When the internet reached the public, it was hailed as a compelling democratizing force. The power of personal publishing was going to alter the face of society. It didn't quite happen like that. I remember being disillusioned as the significance of my own web server faded in the face of the shine, the gloss and the money of centralized media.

We are, today, thanks to motivated and idealistic people, in a new phase of enthusiasm. Systems such as weblogs and wikis and the developing genre of social software are birthing dynamic social networks that produce new understandings. In and of themselves these tools are nothing, it is the people who use them and what they do with them that matters. People are exploring, communicating, generating and accepting feedback; using their freedom to generate more freedom.

I want Blue Oxen to be an experimental gardener in this realm. Our task is to participate in the discovery, engenderment, development, evolution and facilitation of the patterns of behavior and process—and the tools the patterns use—that bring the ecology of collaborative evolution we need as a society. Our challenge is to see that the communication facilitated by collaborative systems continues, stays open, and creates artifacts that are accessible and reusable by others. Openness leads to shared and knowledgeable understanding, shared understanding leads to shared goals. Goals lead to motivation and motivation leads to action. Let's do what we can.

Chris is interested in the politics of collaboration, which seems like a hugely interesting topic. A later post of his is titled Anarchic Emergent Collaboration, and reflects on the ways in which we structure collaboration.
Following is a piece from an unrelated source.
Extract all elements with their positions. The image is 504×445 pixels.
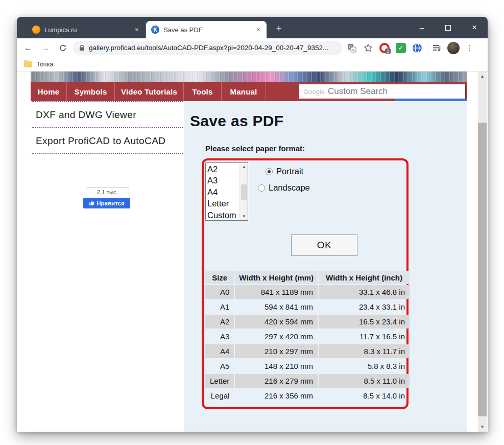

Chris speculates that "emergent and loose collaboration is the most natural style." (which seems to resonate fairly well with Chris Corrigan's musings on Open Space Technology). Chris Dent writes,

"So I wonder if there are threads of connection that we can draw between extremist political theory (and history), systems theory and discussions of collaboration. Even if the threads prove ephemeral the exploration will probably be productive."

Right on. Count me in on the revolution.


[< Back] [Ming the Mechanic]

Category:  

4 comments

15 Apr 2003 @ 16:59 by catana : Thanks.
Inspiring statement. Maybe it's another small step in the right direction. Thanks for the info.  


15 Apr 2003 @ 19:11 by petavie : re volition !
Count me in. I think it's time NOW.  


19 Dec 2014 @ 15:41 by Harish @59.162.111.194 : OmDaUYYJVPEaBKUDSlXz
I know of the fact that now, more and more people will be aettacrtd to digital cameras and the subject of taking pictures. However, like a photographer, you must first expend so much time frame deciding which model of photographic camera to buy along with moving store to store just so you could potentially buy the lowest priced camera of the brand you have decided to choose. But it won't end generally there. You also have to take into consideration whether you can purchase a digital photographic camera extended warranty. Thx for the good guidelines I acquired from your website.  


23 Dec 2014 @ 15:05 by Cathy @190.199.244.181 : WIxyRzBODW
there seemed to be no polerbm with the examine. if you get a new job candidate combine when the great majority is certainly bright, just what exactly people would have an improved golf shot to be available in from your the top record in the lower of this? it isn't the minority. exactly what you need get expecting is the place where have done a many head over to of your fdny hiring model? it is not racial discrimination! should all minority from the staff should get through the superior 1990s therefore Fin bless these and good activity! people deserve to be described as a fireman nearly as much as the next guy or girl.  


Other stories in
2014-09-30 23:43: Good products
2011-12-01 17:56: Are jobs becoming obsolete?
2011-11-20 23:39: Order and violence
2011-11-15 23:30: Being prepared
2011-11-10 01:11: World Transformation
2011-02-23 23:12: The Collective Intelligence Singularity
2009-06-16 00:39: Baseline technology
2009-06-07 15:00: The Giant in Nantes
2008-10-14 19:56: Money and the Crisis of Civilization
2008-05-08 23:01: Why Denmark is the world's happiest country



[< Back] [Ming the Mechanic] [PermaLink]?